How many grams of chlorine gas are in a 17.8 liter sample at 1.1 atmospheres and 29 degrees Celsius

For this problem, we can use the Ideal Gas Law to solve for the number of moles of chlorine gas present in this container, and then we can convert this molar measurement into grams.

The Ideal Gas Law is presented as:

PV=nRT

where P is pressure, V is volume, in liters, n is the number of moles of substance, R is the gas constant associated with the units for pressure, and T is temperature, in Kelvins.

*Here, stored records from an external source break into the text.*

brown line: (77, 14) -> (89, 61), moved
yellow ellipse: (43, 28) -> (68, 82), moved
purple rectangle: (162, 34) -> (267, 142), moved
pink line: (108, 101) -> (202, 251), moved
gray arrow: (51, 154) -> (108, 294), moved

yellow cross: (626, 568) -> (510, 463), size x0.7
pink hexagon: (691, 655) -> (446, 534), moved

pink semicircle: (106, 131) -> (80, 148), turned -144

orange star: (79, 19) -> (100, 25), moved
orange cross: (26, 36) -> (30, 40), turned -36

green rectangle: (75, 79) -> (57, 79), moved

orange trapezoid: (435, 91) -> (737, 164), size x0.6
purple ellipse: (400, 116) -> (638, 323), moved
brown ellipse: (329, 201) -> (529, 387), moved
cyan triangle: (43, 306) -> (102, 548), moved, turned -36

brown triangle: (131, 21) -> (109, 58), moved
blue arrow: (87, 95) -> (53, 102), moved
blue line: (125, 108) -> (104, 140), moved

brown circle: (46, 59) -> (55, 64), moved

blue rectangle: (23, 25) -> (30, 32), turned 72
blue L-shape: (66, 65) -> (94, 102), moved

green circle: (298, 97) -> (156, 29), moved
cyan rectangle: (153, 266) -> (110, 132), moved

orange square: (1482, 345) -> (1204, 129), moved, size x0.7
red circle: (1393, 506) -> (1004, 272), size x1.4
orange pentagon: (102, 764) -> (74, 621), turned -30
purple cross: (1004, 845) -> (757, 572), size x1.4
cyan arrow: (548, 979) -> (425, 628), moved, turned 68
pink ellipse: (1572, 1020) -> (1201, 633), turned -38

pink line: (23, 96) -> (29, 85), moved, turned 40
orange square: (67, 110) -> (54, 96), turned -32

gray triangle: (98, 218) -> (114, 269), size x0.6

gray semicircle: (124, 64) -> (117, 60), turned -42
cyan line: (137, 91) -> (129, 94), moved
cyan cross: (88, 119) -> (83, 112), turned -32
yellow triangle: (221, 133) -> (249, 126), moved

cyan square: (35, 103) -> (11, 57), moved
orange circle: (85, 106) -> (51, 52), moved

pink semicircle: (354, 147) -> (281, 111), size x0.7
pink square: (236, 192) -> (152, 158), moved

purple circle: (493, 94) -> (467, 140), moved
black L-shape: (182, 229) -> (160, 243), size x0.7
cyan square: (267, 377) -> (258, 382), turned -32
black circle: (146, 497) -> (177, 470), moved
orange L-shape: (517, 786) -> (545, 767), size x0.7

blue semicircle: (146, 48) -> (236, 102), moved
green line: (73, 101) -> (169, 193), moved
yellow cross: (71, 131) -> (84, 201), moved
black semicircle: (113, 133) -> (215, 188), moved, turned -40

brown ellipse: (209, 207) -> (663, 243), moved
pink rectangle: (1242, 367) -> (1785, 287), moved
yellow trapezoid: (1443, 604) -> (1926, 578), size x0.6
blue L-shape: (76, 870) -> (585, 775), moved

Starting with the IGL, we can substitute the information given in the problem, and then we can simplify to a number of moles of Chlorine gas.

PV=nRT

(1.1 atm) (17.8 L) = n (0.0821 L•atm/mol•K) (302.15 K)

19.58=24.807n

n=0.7893 moles

Chlorine is a gas in this problem, which means it is the di-Chlorine form most commonly found as a gas (Cl2). This molecule weighs twice as much as elemental chlorine (2 mol x 35.453 g/mol). So, we can multiply this new weight by the number of moles of chlorine gas we calculated:

70.9 g/mol • 0.7893 mol = 55.96 g Cl2

55.96 grams of diChlorine gas is present in the sample.